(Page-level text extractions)
--------------------------------------------------
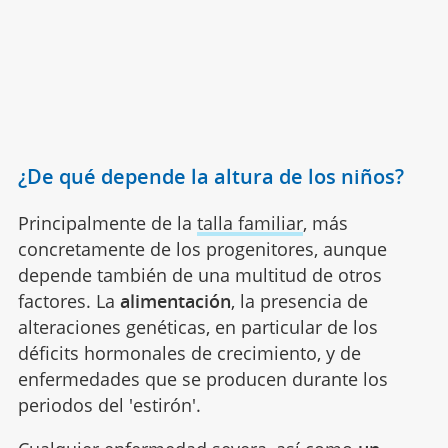
¿De qué depende la altura de los niños?
Principalmente de la
talla familiar
, más
concretamente de los progenitores, aunque
depende también de una multitud de otros
factores. La
alimentación
, la presencia de
alteraciones genéticas, en particular de los
déficits hormonales de crecimiento, y de
enfermedades que se producen durante los
periodos del 'estirón'.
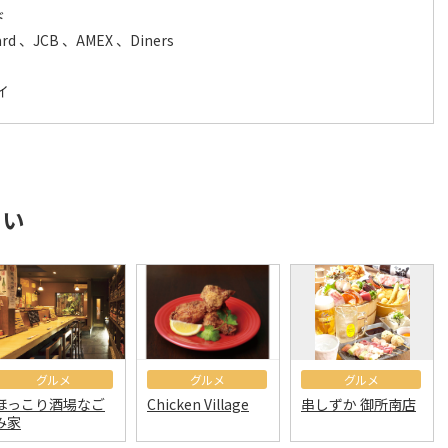
ド
ard 、JCB 、AMEX 、Diners
イ
さい
グルメ
グルメ
グルメ
ほっこり酒場なご
Chicken Village
串しずか 御所南店
み家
--------------------------------------------------
▶ **WHAT YOU HAVE TO DO**
Above are the entries; write them out again exactly, omitting the pictures.

▶ **OUTPUT BELOW**
¿De qué depende la altura de los niños?
Principalmente de la
talla familiar
, más
concretamente de los progenitores, aunque
depende también de una multitud de otros
factores. La
alimentación
, la presencia de
alteraciones genéticas, en particular de los
déficits hormonales de crecimiento, y de
enfermedades que se producen durante los
periodos del 'estirón'.
ド
ard 、JCB 、AMEX 、Diners
イ
さい
グルメ
グルメ
グルメ
ほっこり酒場なご
Chicken Village
串しずか 御所南店
み家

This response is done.